Watching him work, I was reminded of one of Jesus’ teachings. He once told a parable about a sower who went out to sow seed. Some of the seed fell onto the path where it was eaten by birds, some fell on rocky soil, and some on weed-infested soil, none of which, obviously, bore any fruit. But some of the seed fell on fertile soil and produced a bumper crop.
I had always heard the parable interpreted in its traditional — rather judgmental — way, as an analogy for different types of people, some of whom are receptive to divine wisdom and some who aren’t. But watching the Quichua farmer sow his seed that day, I came to realize that Jesus was probably making a point about the sower as much as about the soil, encouraging people to live their lives as the sower sows the seed, casting their gifts out into the world with abandon and not being preoccupied with the outcome.
The term non-attachment has found its way into the mainstream, usually within Buddhist contexts although it was at the heart of Jesus’ teaching as well, and this parable of his makes me wonder how often we hold back on sharing our gifts because we are overly attached to the results. Oftentimes, if we aren’t entirely sure our gifts will be well received or will bear fruit we may not share them at all, and in our attempts to direct and control the outcome of our efforts, we end up withholding the best of ourselves.
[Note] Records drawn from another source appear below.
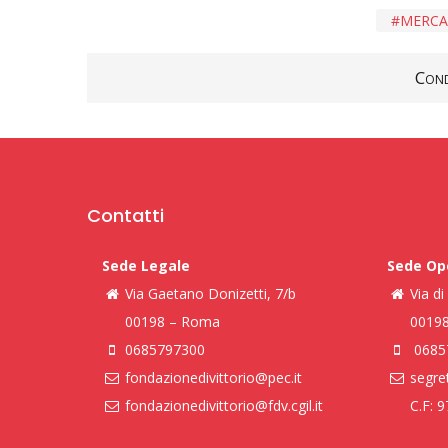
MERCA
Cond
Contatti
Sede Legale
Sede Op
Via Gaetano Donizetti, 7/b
Via d
00198 – Roma
0019
0685797300
0685
fondazionedivittorio@pec.it
segret
fondazionedivittorio@fdv.cgil.it
C.F:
It can be discouraging, after all, when you offer something and it comes to naught; it can make you want to hold back the next time around. But Jesus’ parable and the lesson of my Quichua friend encourage me to offer what I have anyway, knowing it’s not my place to try to dictate the outcome of my efforts or try to control onto what sort of soil they might land.
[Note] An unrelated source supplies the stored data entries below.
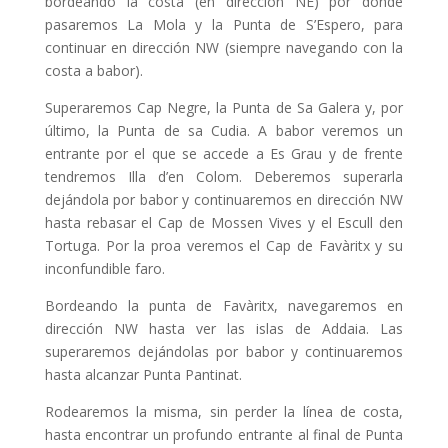
bordeando la costa (en dirección NE) por donde
pasaremos La Mola y la Punta de S’Espero, para
continuar en dirección NW (siempre navegando con la
costa a babor).
Superaremos Cap Negre, la Punta de Sa Galera y, por
último, la Punta de sa Cudia. A babor veremos un
entrante por el que se accede a Es Grau y de frente
tendremos Illa d’en Colom. Deberemos superarla
dejándola por babor y continuaremos en dirección NW
hasta rebasar el Cap de Mossen Vives y el Escull den
Tortuga. Por la proa veremos el Cap de Favàritx y su
inconfundible faro.
Bordeando la punta de Favàritx, navegaremos en
dirección NW hasta ver las islas de Addaia. Las
superaremos dejándolas por babor y continuaremos
hasta alcanzar Punta Pantinat.
Rodearemos la misma, sin perder la línea de costa,
hasta encontrar un profundo entrante al final de Punta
It isn’t always discouragement, though, that gets in the way of us sharing ourselves freely. Sometimes our withholding comes out of a scarcity mentality. We can fall into the trap of believing that if we “squander” our gifts in unreceptive environments, we’ll somehow deplete our supply. That isn’t possible of course, because, unlike the farmer whose seed is in fact finite, our innate gifts flow from an abundant, infinite Source, so the more we let them flow, the more they flow.
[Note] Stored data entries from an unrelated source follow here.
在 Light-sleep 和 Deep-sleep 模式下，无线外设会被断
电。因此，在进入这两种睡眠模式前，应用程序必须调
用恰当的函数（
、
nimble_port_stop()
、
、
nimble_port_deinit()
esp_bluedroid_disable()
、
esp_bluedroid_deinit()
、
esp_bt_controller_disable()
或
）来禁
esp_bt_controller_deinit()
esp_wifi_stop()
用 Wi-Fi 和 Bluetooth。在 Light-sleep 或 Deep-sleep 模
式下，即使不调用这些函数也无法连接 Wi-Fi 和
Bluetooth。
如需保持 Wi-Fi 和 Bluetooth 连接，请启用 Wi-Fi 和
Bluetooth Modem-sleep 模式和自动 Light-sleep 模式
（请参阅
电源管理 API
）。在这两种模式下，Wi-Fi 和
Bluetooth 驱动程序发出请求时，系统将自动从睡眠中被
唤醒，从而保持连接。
Letting go of results can be tremendously liberating, and over time I’ve come to see that the only way the Universe can unleash abundance in and through my life is for me to live like the sower, releasing all my attachment to the outcome. The only thing that’s asked of me is that I just sow.
Mary Elizabeth says
Yes, and what I have learned is that this practice is one of the necessary steps along the path to
letting go of the ego. Freedom to just “be” and the practice of egoless living takes a lifetime but is well worth
the effort. Actually, in time there is less effort needed and more freedom felt!
Patricia Pearce says
Amen to that! It really isn’t easy, but freeing nonetheless. Thanks for your comment.